Dramatic impact on global grain prices


Wheat and barley prices are showing price volatility at levels not seen to this extent for three years, both domestically and internationally.

The 2016/17 harvest saw 10 year lows in grain prices, while the month of June and into July saw a rally of up to 30 per cent.

Arguably, the cause of this rally can be put down to three interconnecting factors; global weather, global supply and global demand.

Why do these factors have such a dramatic impact on global grain prices and what does it mean for Australian domestic and international demand?

First, let's look at the current global weather. Producers in the Black Sea and Europe have experienced a drier and warmer than usual season.

France is at approximately 75pc of their annual rainfall for the season, Italy at approximately 77pc and Spain at 66pc.

Since the Australian planting window opened, the majority of the cropping belt has experienced below average rainfall resulting in unfavourable growing conditions, less planted acres and yield penalties.

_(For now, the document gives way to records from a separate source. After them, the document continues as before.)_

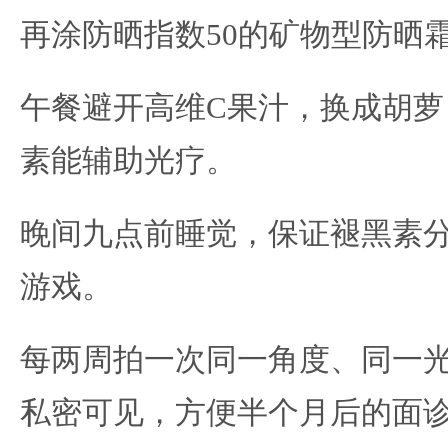
再涂防晒指数50的矿物型防晒
午餐避开高维C果汁，换成胡萝
素能辅助光疗。
晚间九点前睡觉，保证褪黑素
游戏。
每两周拍一次同一角度、同一
私密可见，方便半个月后的面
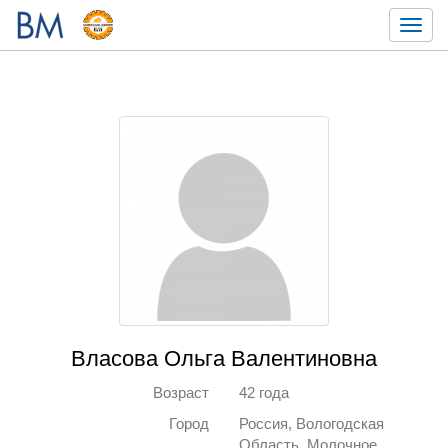
Toggl
navig
Власова Ольга Валентиновна
Возраст
42 года
Город
Россия, Вологодская
Область, Молочное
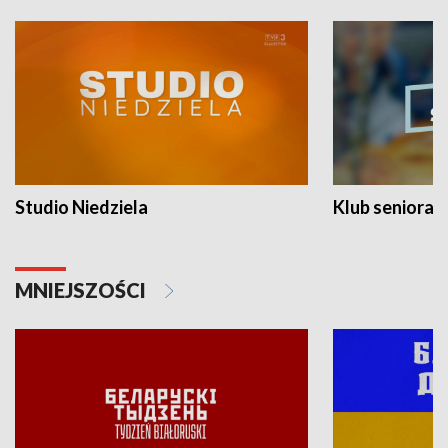
Studio Niedziela
Klub seniora
MNIEJSZOŚCI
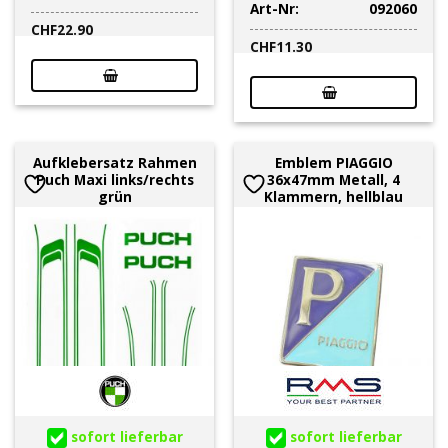
Art-Nr:
092060
CHF
22.90
CHF
11.30
Aufklebersatz Rahmen
Emblem PIAGGIO
Puch Maxi links/rechts
36x47mm Metall, 4
grün
Klammern, hellblau
sofort lieferbar
sofort lieferbar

These global growing conditions have caused expected decreases in global wheat and barley production for the first time in five years.

When there is a decrease in global production the demand for grain needs to be rationed, therefore typically, prices rise.

Those who really need the grain will pay a premium to secure it, and those who can hold off for now, will.

This causes global price rallies to occur.

The same scenario occurs in domestic grain markets.

When Australian production decreases, demand needs to be rationed and local millers and feed producers usually pay a premium to have their needs filled before grain is exported away from Australian shores.

Naturally, this also works in reverse as seen in Australia's record 2016/17 season where there was so much grain it didn't need to be rationed, it needed to be moved.

The increased supply of grain, pushed prices to lows not seen in 10 years.